Oh my gosh! What happened here?

Well here’s my beeyard after the malathion.

First impression:

  • bee flight almost absent
  • no massive piles of dead bees
  • ****** horses!


Not many dead bees. Not many flying ones either.

There was lots of alfalfa blooming. But few bees were flying. Hive inspections revealed most of the damage had been done to foraging bees away from the hives.

  • Two hives appeared relatively unscathed. They had average bee populations and were actively storing nectar
  • Two hives had lost most of their foraging bees but suffered only minor bee loss at the hive. They will recover in shape to survive the winter
  • Three hives lost all of their field force and suffered significant bee loss at the hive.

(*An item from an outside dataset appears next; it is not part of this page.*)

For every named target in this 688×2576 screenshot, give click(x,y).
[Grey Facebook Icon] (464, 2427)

They are still tending brood. But will not be in good enough shape to over winter
  • Three hives are goners. They have no field force. Only a few frames of bees. They’re not rearing brood . And they can’t take care of any brood reared before the spray


HeEEeee. That’s horse talk for new wood and paint. Good eating!

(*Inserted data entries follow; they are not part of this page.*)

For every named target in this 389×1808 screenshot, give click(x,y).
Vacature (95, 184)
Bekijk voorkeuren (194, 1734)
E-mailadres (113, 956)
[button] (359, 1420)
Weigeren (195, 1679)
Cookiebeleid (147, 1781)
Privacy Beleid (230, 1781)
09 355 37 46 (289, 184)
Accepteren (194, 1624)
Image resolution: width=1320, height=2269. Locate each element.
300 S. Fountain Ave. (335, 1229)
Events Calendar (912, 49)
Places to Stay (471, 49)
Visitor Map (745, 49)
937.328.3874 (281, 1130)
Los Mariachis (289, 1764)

This equipment was brand new and now look at it.

Horses got into them. Chewed them up. And knocked them about. I’ve kept bees around horses for 40 years and never seen this kind of horse problem.

This season, I’d replaced my ‘normal’ mongrel bees with some gentle one’s from Zia and Koehnen. These bees are a joy to work. But there’s something to be said for running mongrel bees. One encounter with them and most horses would have an experience to remember. No more problem.

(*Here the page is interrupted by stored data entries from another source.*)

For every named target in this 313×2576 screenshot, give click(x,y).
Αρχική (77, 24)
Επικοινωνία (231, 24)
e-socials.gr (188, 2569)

But with gentle bees and most of the field force done in by the spray job, these hives didn’t put up much of a defense. They just hunkered down. I suspect that for a bored, but neurotic horse with some diet deficiency, it was easy pickings. Or should I say chewing. And spiced up with a little Malathion, what more could any horse want? 🙂


Not as bad as I’d thought. Not as good as I’d hoped. And a little bit of surprise tossed in as a bonus. Out of ten hives, here’s the results:

  • Four hives have survived with enough bee population to make it. Six did not
  • Two hives will need minor supplemental feeding to over winter
  • Two  hives will need maximum supplemental feeding to overwinter
  • The yard will need to be horse proofed or moved for any hives to survive the winter

I’ll probably take the six non-surviving colonies, combine them, and overwintering them, as nucs, in duplex hives. They will take a maximum amount of care. And need an ideal winter location. But next year has got to be better than this one.